1) Under Zimbabwe’s CGT Act, which actor is the primary withholding node when sale proceeds are held and paid out on completion of a property sale?
A. The buyer
B. The Registrar of Deeds
C. The depositary (e.g., conveyancer/legal practitioner/estate agent holding the price)
D. The High Court
Answer: C. (zimra.co.zw)

2) What is the standard statutory remittance deadline for depositary withholding tax after paying the seller?
A. Same day
B. Within 30 days
C. No later than the 3rd working day from payment
D. At year-end
Answer: C. (zimra.co.zw)

3) If a depositary or agent fails to withhold and remit CGT withholding tax, what additional penalty amount does the Act impose (before any waiver)?
A. 5% of purchase price
B. 10% of purchase price
C. 15% of the withholding tax that should have been withheld
D. 25% of market value
Answer: C. (zimra.co.zw)

4) Under the registrar gating rules, where CGT is not withheld under Part IIIA, transfer registration generally requires:
A. A municipal rates clearance certificate only
B. A ZIMRA certificate stating CGT payable has been paid
C. A court judgment
D. A broker statement
Answer: B. (zimra.co.zw)

5) Where withholding tax exceeds the final CGT payable on the same gain, the excess:
A. Is forfeited to ZIMRA
B. Is carried forward indefinitely without time limit
C. Is refundable if claimed within six years (subject to statutory conditions); interest may apply if delayed beyond 60 days
D. Must be reclaimed only through the High Court
Answer: C. (zimra.co.zw)

Short-answer questions

1) Explain the three-tier chain of responsibility for CGT withholding tax (depositary → agent → payee) and identify when each becomes responsible. (zimra.co.zw)

2) What is the purpose of the clearance certificate in the withholding regime, and how does it interact with registrar gating for transfers? (zimra.co.zw)

3) List at least four documents that ZIMRA expects in a typical CGT clearance certificate application for immovable property, based on ZIMRA official guidance. (zimra.co.zw)

Case study with model answer

Scenario:
A buyer purchases a residential property.
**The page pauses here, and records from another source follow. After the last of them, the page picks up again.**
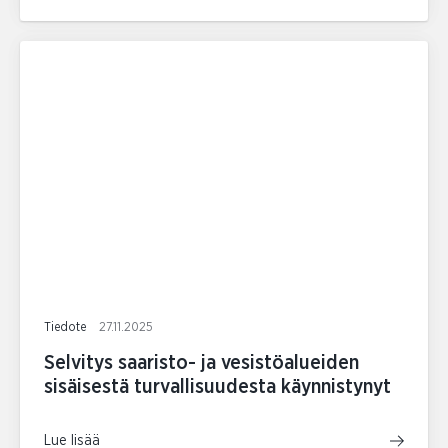
Tiedote
27.11.2025
Selvitys saaristo- ja vesistöalueiden
sisäisestä turvallisuudesta käynnistynyt
Lue lisää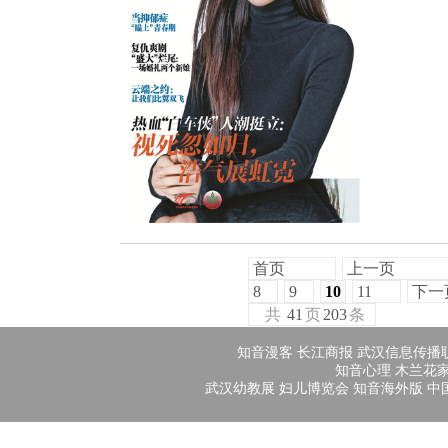
首页
上一页
8
9
10
11
下一
共
41
页
203
条
知音漫客
长江商报
武汉信息传播
知音心理
木兰花
武汉幼教展
妇儿博览会
知音海外版
中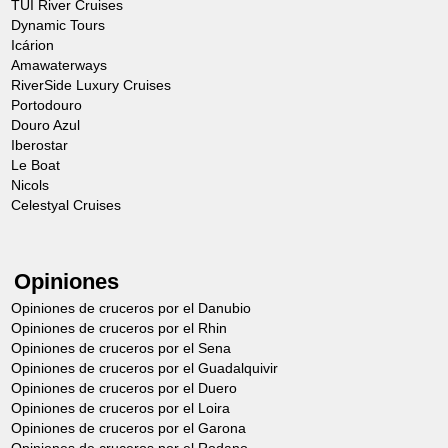
TUI River Cruises
Dynamic Tours
Icárion
Amawaterways
RiverSide Luxury Cruises
Portodouro
Douro Azul
Iberostar
Le Boat
Nicols
Celestyal Cruises
Opiniones
Opiniones de cruceros por el Danubio
Opiniones de cruceros por el Rhin
Opiniones de cruceros por el Sena
Opiniones de cruceros por el Guadalquivir
Opiniones de cruceros por el Duero
Opiniones de cruceros por el Loira
Opiniones de cruceros por el Garona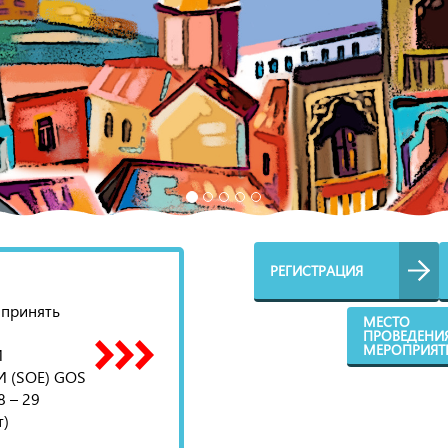
РЕГИСТРАЦИЯ
 принять
МЕСТО
ПРОВЕДЕНИ
МЕРОПРИЯТ
И
(SOE) GOS
8 – 29
т)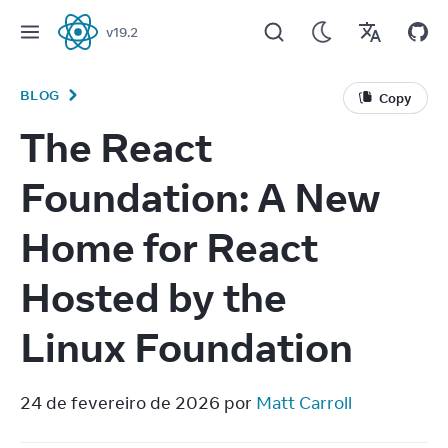
v
19.2
React
BLOG
Copy
The React
Foundation: A New
Home for React
Hosted by the
Linux Foundation
24 de fevereiro de 2026 por 
Matt Carroll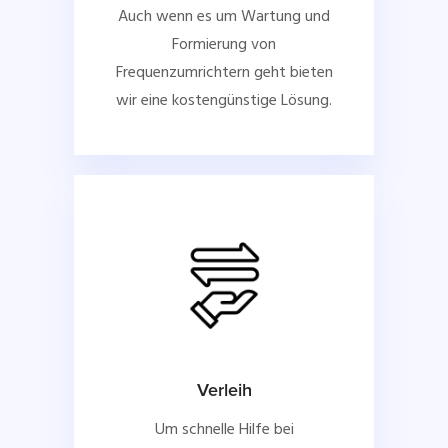
Auch wenn es um Wartung und
Formierung von
Frequenzumrichtern geht bieten
wir eine kostengünstige Lösung.
Verleih
Um schnelle Hilfe bei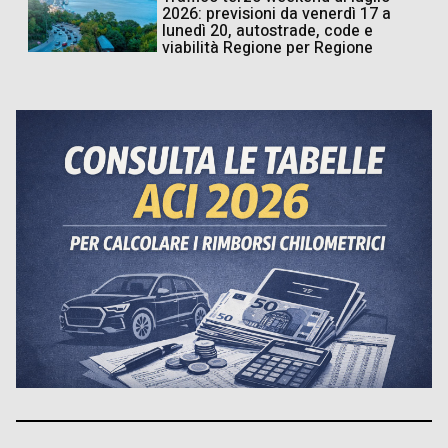
2026: previsioni da venerdì 17 a
lunedì 20, autostrade, code e
viabilità Regione per Regione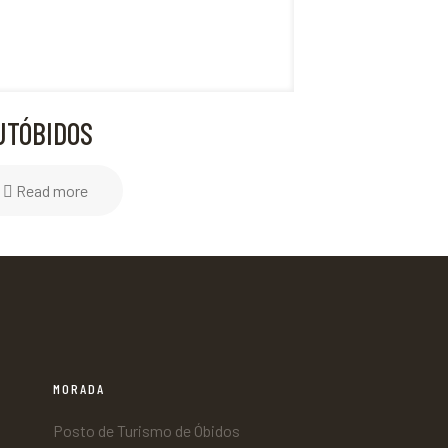
UTÓBIDOS
Read more
MORADA
Posto de Turismo de Óbidos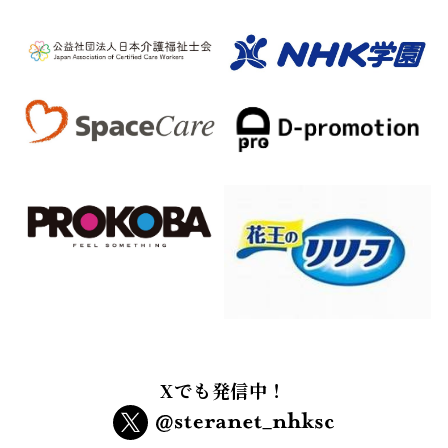
Xでも発信中！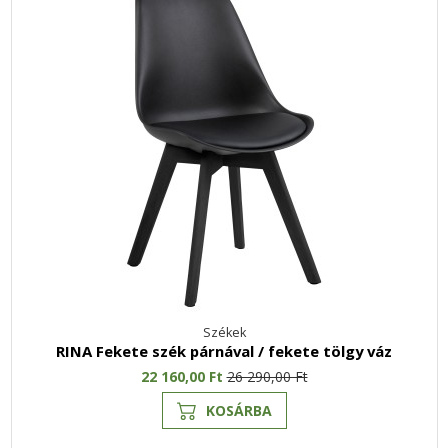
Székek
RINA Fekete szék párnával / fekete tölgy váz
22 160,00 Ft
26 290,00 Ft
KOSÁRBA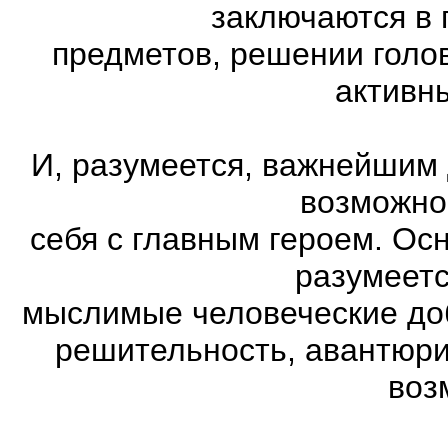
заключаются в 
предметов, решении голов
активн
И, разумеется, важнейшим
возможно
себя с главным героем. Ос
разумеетс
мыслимые человеческие доб
решительность, авантюри
воз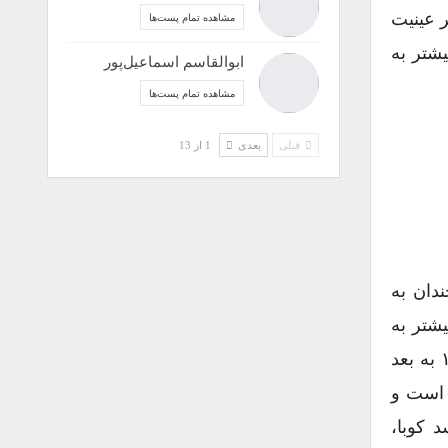
 عینیت
مشاهده تمام پست‌ها
شتر به
ابوالقاسم اسماعیل‌پور
مشاهده تمام پست‌ها
قبلی
بعدی
1 از 13
 چندان به
شتر به
خاطر احترامی که برایش قائل بودند. همینگوی از سال های ۱۹۳۰ به بعد
 است و
]، دیکتاتور فاسد کوبا،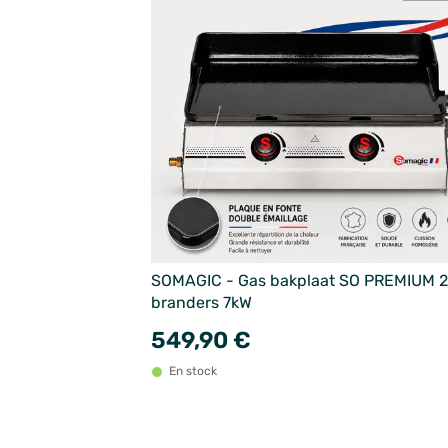
SOMAGIC - Gas bakplaat SO PREMIUM 2
branders 7kW
549,90 €
En stock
The conveyancer holds the full purchase price in trust and is closing on Friday. The seller insists that the conveyancer release the full amount immediately and says they will “sort out CGT later.” No clearance certificate has been obtained. The agreed sale price appears below market; the seller proposes signing a “side letter” showing the true higher price while keeping a lower price on the agreement of sale to reduce taxes.

Questions:
a) What are the conveyancer’s withholding obligations and deadlines?
b) What are the legal and practical risks of the “side letter” structure?
c) What documentation and steps should be taken to ensure the seller receives credit for withholding tax against final CGT?

Model answer:
a) The conveyancer qualifies as a depositary (statutory definition includes conveyancer/legal practitioner holding and paying purchase price). When paying/crediting the seller, the conveyancer must withhold withholding tax and remit to ZIMRA no later than the 3rd working day after payment unless a clearance certificate is obtained before payment. Therefore, release of the full amount without withholding or clearance is non-compliant. (zimra.co.zw)
b) A side letter intended to misstate consideration for tax purposes risks illegality and can undermine enforceability; Zimbabwe courts have treated tax/duty evasion structuring harshly in property disputes, sometimes invoking stamp duty anti-evasion rules and refusing enforcement. Beyond private-law risk, ZIMRA may require valuation evidence and can uplift valuations where declared values are outside market value. (zimra.co.zw)
c) The conveyancer should (i) remit withheld amount by the deadline, (ii) issue a withholding certificate to the seller with required particulars, (iii) keep proof of payment and supporting transaction documents, and (iv) ensure the seller’s final CGT assessment claims the credit; if excess withholding exists, a refund claim can be made within six years, with possible interest if delayed beyond 60 days. (zimra.co.zw)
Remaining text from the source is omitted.